### Task requirements
Below are the records; count the lines in which "luce" occurs and report only that number.

*** Material provided

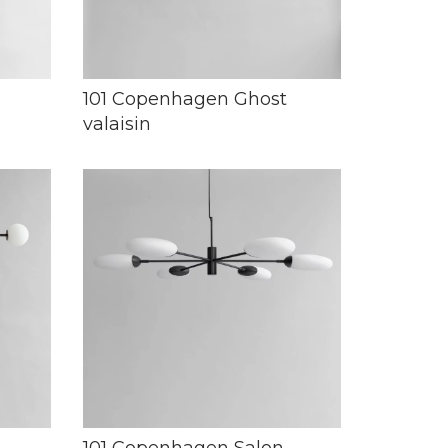
101 Copenhagen Ghost
valaisin
101 Copenhagen Salon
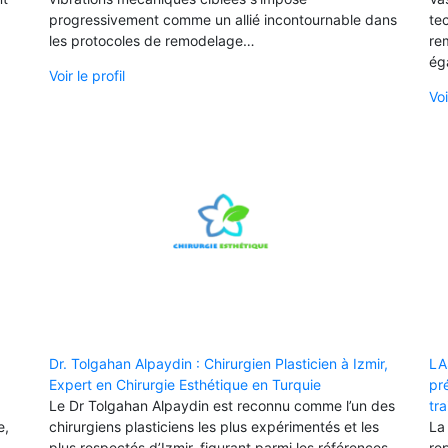
progressivement comme un allié incontournable dans
te
les protocoles de remodelage…
re
ég
Voir le profil
Voi
Dr. Tolgahan Alpaydin : Chirurgien Plasticien à Izmir,
LA
Expert en Chirurgie Esthétique en Turquie
pr
Le Dr Tolgahan Alpaydin est reconnu comme l’un des
tr
e,
chirurgiens plasticiens les plus expérimentés et les
La
plus respectés d’Izmir, figurant parmi les références
re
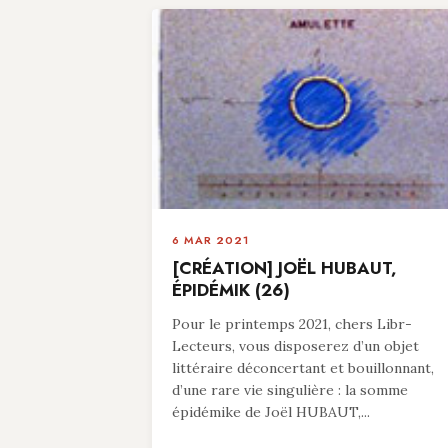
6 MAR 2021
[CRÉATION] JOËL HUBAUT,
ÉPIDÉMIK (26)
Pour le printemps 2021, chers Libr-
Lecteurs, vous disposerez d’un objet
littéraire déconcertant et bouillonnant,
d’une rare vie singulière : la somme
épidémike de Joël HUBAUT,...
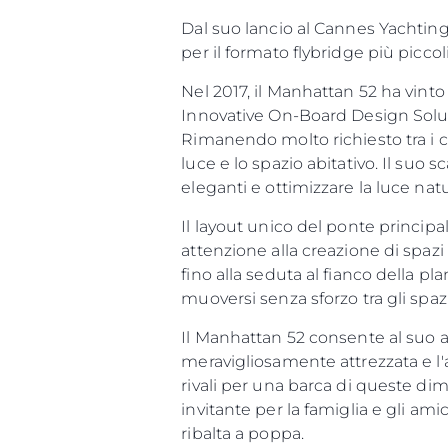
Dal suo lancio al Cannes Yachting 
per il formato flybridge più picc
Nel 2017, il Manhattan 52 ha vinto
Innovative On-Board Design Solut
Informazioni
Rimanendo molto richiesto tra i cl
Mappa Del Sito
luce e lo spazio abitativo. Il suo
Contatti
eleganti e ottimizzare la luce na
Cookies
Il layout unico del ponte principa
attenzione alla creazione di spazi
fino alla seduta al fianco della p
muoversi senza sforzo tra gli spaz
Il Manhattan 52 consente al suo a
meravigliosamente attrezzata e l'
rivali per una barca di queste dim
invitante per la famiglia e gli ami
ribalta a poppa.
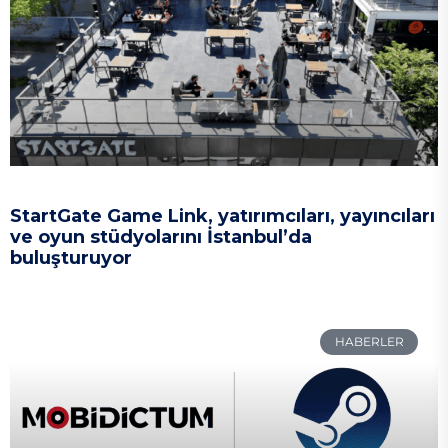
StartGate Game Link, yatırımcıları, yayıncıları
ve oyun stüdyolarını İstanbul’da
buluşturuyor
HABERLER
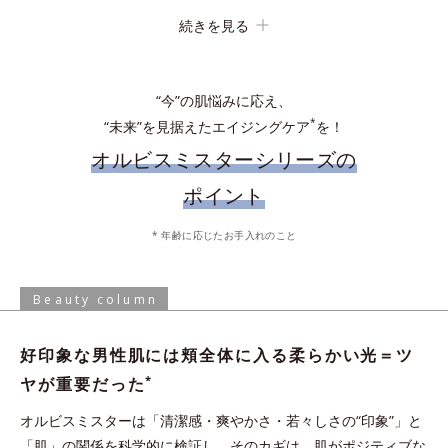
続きを見る
吸着洗浄
“今”の肌悩みに応え、
*
“未来”を見据えたエイジングケア
を！
オルビスミスターシリーズの
ポイント
化粧水で肌を整えた後、手のひらに適量とり、顔全体にやさしく
* 年齢に応じたお手入れのこと
なじませます。乾燥の気になる目元やシェービング後などは、適
手からこぼれないジェル状ローション。軽やかな使い心地ですべ
量を付け足してください。
すべなめらか肌に。
Beauty column
* 保湿成分、水を含む
好印象な男性肌には頬全体に入る柔らかい光＝ツ
炭の約1.2倍の皮脂吸着能力がある“皮脂吸着微粒
*
ヤが重要だった
イオンの力でなじむ
*3
子”を配合。化粧水の浸透
を阻む余分な皮脂や汚れ
オルビスミスターは「清潔感・爽やかさ・若々しさの“印象”」と
を吸着洗浄。
与える
「肌」の関係を科学的に検証し、そのカギは、肌がポジティブな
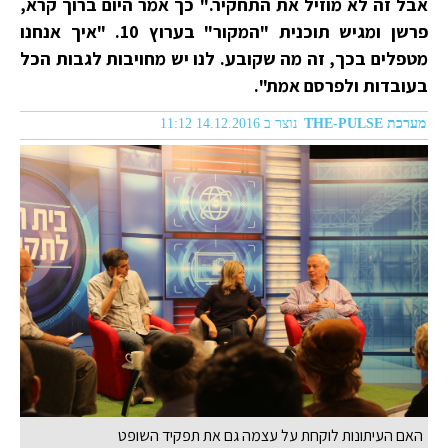
אבל זה לא מוזיל את התחקיר." כך אמר היום ברוך קרא,
פרשן ומגיש תוכנית "המקור" בערוץ 10. "איך אנחנו
מטפלים בכך, זה מה שקובע. לנו יש מחויבות לגבות הכל
בעובדות ולפרסם אמת".
מערכת THE-PULSE
נוצר ב 14.12.2016 11:12
האם העיתונות לוקחת על עצמה גם את תפקיד השופט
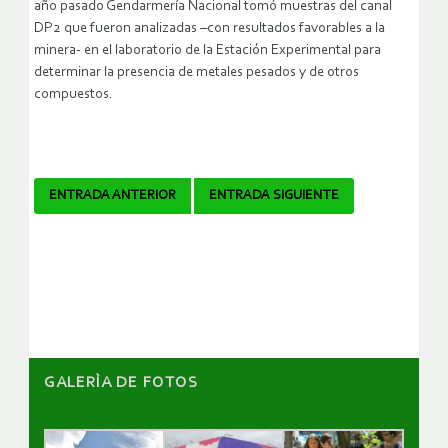
año pasado Gendarmería Nacional tomó muestras del canal
DP2 que fueron analizadas –con resultados favorables a la
minera- en el laboratorio de la Estación Experimental para
determinar la presencia de metales pesados y de otros
compuestos.
Navegador
ENTRADA ANTERIOR
ENTRADA SIGUIENTE
de
artículos
GALERÌA DE FOTOS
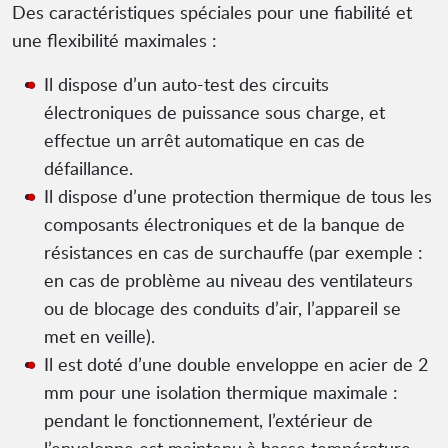
Des caractéristiques spéciales pour une fiabilité et
une flexibilité maximales :
Il dispose d’un auto-test des circuits
électroniques de puissance sous charge, et
effectue un arrêt automatique en cas de
défaillance.
Il dispose d’une protection thermique de tous les
composants électroniques et de la banque de
résistances en cas de surchauffe (par exemple :
en cas de problème au niveau des ventilateurs
ou de blocage des conduits d’air, l’appareil se
met en veille).
Il est doté d’une double enveloppe en acier de 2
mm pour une isolation thermique maximale :
pendant le fonctionnement, l’extérieur de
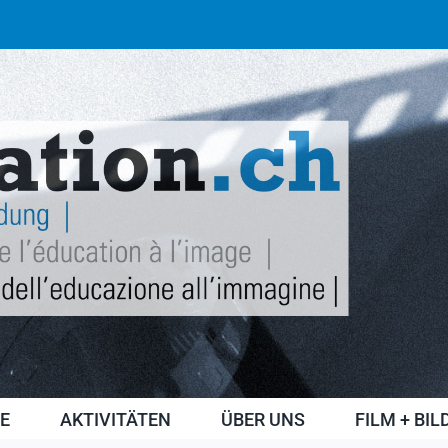
E
AKTIVITÄTEN
ÜBER UNS
FILM + BI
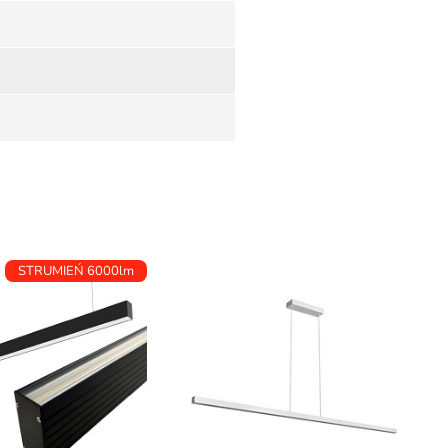
STRUMIEŃ 6000lm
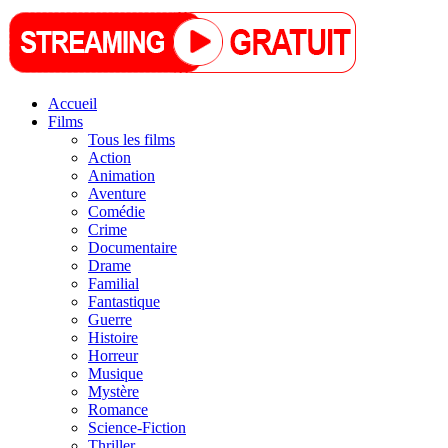
Accueil
Films
Tous les films
Action
Animation
Aventure
Comédie
Crime
Documentaire
Drame
Familial
Fantastique
Guerre
Histoire
Horreur
Musique
Mystère
Romance
Science-Fiction
Thriller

******

### Completed exercise
2